**EXERCISE PROMPT**
Leave every image behind and restate the data word for word.

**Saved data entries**
>>>>

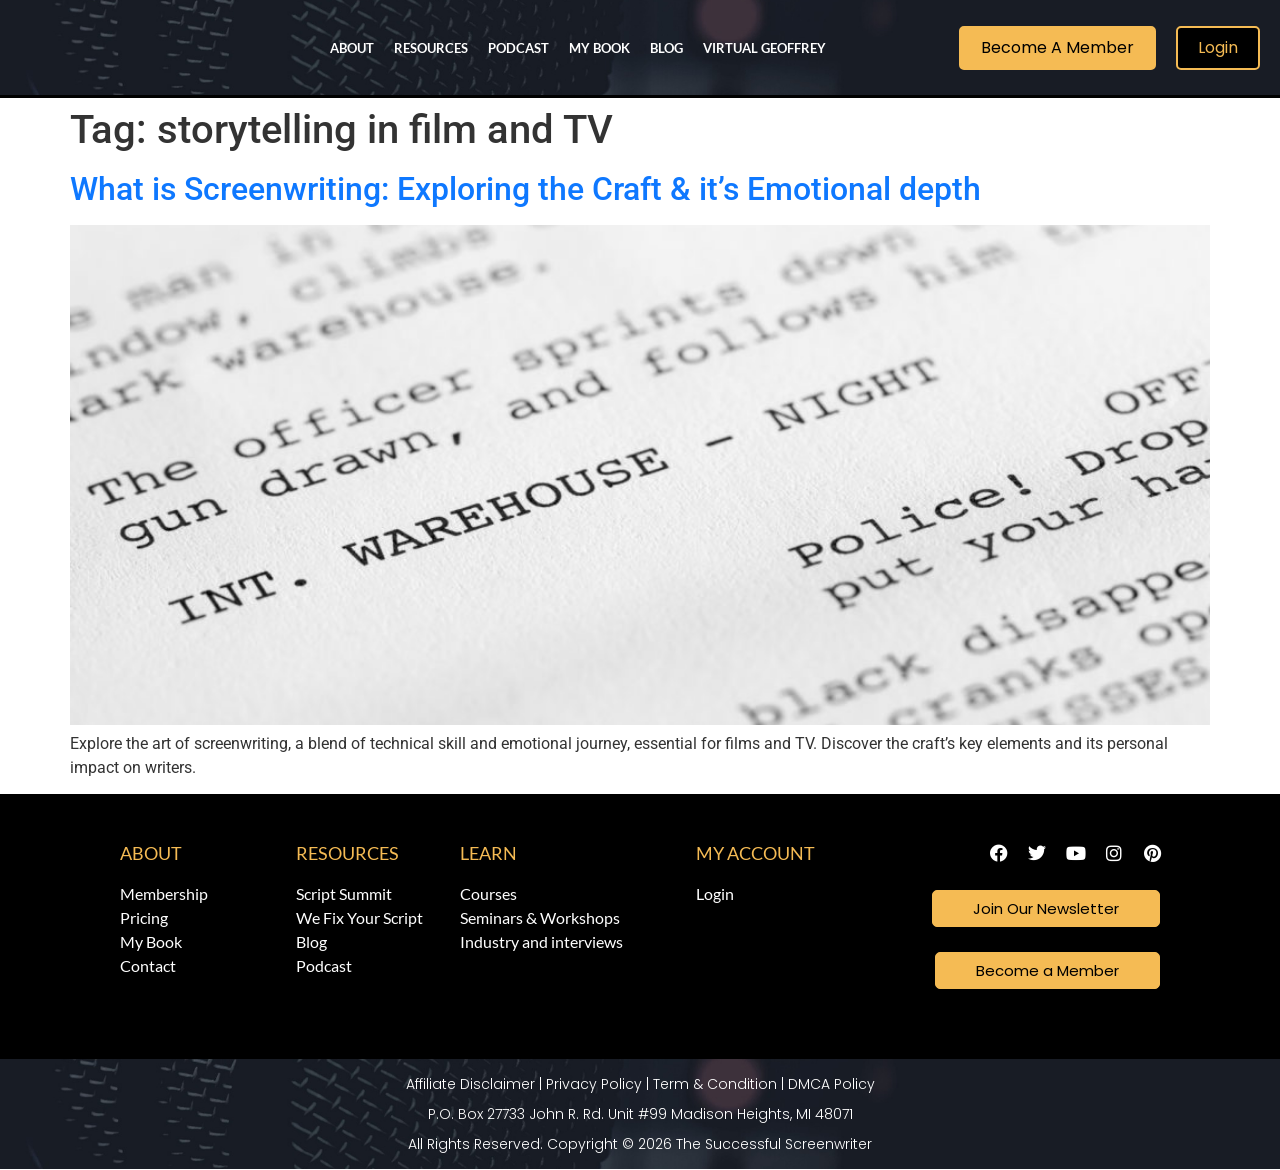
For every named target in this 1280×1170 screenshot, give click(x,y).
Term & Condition (715, 1085)
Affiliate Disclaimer (470, 1085)
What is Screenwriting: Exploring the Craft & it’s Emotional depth (525, 189)
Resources (431, 48)
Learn (488, 853)
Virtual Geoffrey (764, 48)
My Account (755, 853)
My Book (599, 48)
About (352, 48)
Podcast (518, 48)
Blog (666, 48)
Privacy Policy (594, 1085)
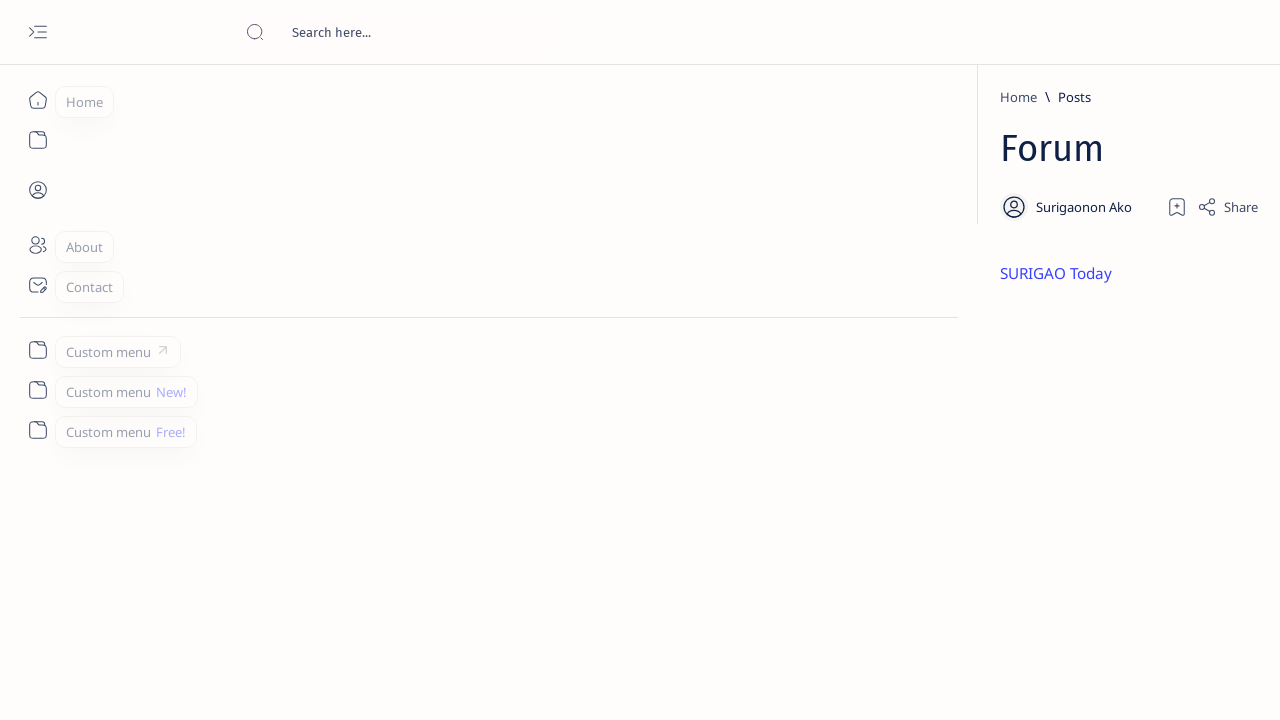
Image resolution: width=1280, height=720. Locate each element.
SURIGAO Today (348, 274)
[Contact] (37, 285)
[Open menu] (37, 32)
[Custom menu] (37, 350)
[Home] (37, 100)
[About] (37, 245)
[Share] (1037, 207)
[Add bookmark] (987, 207)
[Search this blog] (395, 32)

<<<<

**SOLUTION TO THIS EXERCISE**
For every named target in this 1280×1170 screenshot, give click(x,y).
Term & Condition (715, 1085)
Affiliate Disclaimer (470, 1085)
What is Screenwriting: Exploring the Craft & it’s Emotional depth (525, 189)
Resources (431, 48)
Learn (488, 853)
Virtual Geoffrey (764, 48)
My Account (755, 853)
My Book (599, 48)
About (352, 48)
Podcast (518, 48)
Blog (666, 48)
Privacy Policy (594, 1085)
Image resolution: width=1280, height=720. Locate each element.
SURIGAO Today (348, 274)
[Contact] (37, 285)
[Open menu] (37, 32)
[Custom menu] (37, 350)
[Home] (37, 100)
[About] (37, 245)
[Share] (1037, 207)
[Add bookmark] (987, 207)
[Search this blog] (395, 32)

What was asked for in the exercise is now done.